June 25, 2018 7PM
In 1917, the Oregon Legislature created the Oregon Board of Eugenics. Its charge was to review reports from the Oregon State Penitentiary, the state hospitals, and the State Institution for the Feeble-Minded of “all feeble-minded, insane, epileptic, habitual criminals, moral degenerates, and sexual perverts, who are persons potential to producing offspring who, because of inheritance of inferior or antisocial traits, would probably become a social menace or ward of the State.” Based on its determinations about those persons, the board was required to order many of them to be sterilized. The Oregon Board of Eugenics was part of a much larger trend towards racial purity and xenophobia in the United States that included “Better Baby” contests and the “Fitter Families” program to ensure racial purity. The eugenics movement mostly died out in the 1940s, when it came to light that Adolph Hitler had patterned the extermination of the Jewish population on the American eugenics movement. Surprisingly, the Oregon State Board of Eugenics survived in one form or another until 1983.

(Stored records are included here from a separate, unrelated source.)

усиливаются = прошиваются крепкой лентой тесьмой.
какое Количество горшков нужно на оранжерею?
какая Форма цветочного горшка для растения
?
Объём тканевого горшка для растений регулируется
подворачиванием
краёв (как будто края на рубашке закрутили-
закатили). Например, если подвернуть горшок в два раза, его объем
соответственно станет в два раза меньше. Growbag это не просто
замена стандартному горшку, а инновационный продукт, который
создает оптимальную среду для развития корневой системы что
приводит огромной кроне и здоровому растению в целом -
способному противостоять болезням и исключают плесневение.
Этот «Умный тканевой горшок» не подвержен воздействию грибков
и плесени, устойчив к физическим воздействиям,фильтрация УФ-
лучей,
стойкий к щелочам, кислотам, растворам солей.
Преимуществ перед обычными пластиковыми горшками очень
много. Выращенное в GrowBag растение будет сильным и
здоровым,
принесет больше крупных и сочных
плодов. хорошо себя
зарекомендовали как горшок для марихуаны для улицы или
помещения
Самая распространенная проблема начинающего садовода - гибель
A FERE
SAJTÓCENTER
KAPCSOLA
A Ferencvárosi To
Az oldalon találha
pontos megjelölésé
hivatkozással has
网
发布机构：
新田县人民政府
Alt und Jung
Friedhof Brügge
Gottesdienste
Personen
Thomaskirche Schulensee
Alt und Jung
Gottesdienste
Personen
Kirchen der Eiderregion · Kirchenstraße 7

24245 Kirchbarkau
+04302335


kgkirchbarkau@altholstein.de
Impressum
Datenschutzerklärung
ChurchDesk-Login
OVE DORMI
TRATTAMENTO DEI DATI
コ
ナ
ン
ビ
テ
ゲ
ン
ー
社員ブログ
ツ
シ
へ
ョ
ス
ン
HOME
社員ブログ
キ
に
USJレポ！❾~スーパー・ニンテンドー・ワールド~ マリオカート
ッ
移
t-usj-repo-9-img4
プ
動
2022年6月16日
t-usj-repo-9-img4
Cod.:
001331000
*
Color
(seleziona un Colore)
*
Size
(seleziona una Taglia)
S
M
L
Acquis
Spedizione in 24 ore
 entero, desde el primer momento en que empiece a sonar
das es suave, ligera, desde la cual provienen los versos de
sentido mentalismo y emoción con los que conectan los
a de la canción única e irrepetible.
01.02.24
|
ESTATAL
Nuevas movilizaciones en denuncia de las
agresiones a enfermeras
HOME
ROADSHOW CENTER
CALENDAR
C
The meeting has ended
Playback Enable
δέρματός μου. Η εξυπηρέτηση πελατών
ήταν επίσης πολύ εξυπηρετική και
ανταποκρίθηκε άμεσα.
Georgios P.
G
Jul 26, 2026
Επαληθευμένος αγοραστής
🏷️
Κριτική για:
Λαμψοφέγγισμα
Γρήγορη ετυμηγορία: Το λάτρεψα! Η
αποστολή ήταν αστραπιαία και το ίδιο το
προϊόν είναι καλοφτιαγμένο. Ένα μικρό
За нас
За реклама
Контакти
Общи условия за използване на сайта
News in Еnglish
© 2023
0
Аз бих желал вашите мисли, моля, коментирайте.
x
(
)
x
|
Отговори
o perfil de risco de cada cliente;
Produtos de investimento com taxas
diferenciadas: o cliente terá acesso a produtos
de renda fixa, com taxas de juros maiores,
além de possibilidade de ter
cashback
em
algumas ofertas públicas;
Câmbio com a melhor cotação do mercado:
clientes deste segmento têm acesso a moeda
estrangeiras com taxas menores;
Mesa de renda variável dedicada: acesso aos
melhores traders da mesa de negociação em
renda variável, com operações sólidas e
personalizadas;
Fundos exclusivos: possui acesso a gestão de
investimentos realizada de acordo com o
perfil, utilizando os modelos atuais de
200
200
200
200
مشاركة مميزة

Marc Brown is the chief deputy defender with the Appellate Division of the Office of Public Defense Services. Brown spent several years teaching political science at Washington State University-Vancouver. In 2014, he received a Fulbright Scholarship to teach at the South China University of Technology School of Law, and, in 2017, Marc co-taught a comparative constitutional law course at Shivaji University College of Law in Kolhapur, Maharashtra, India.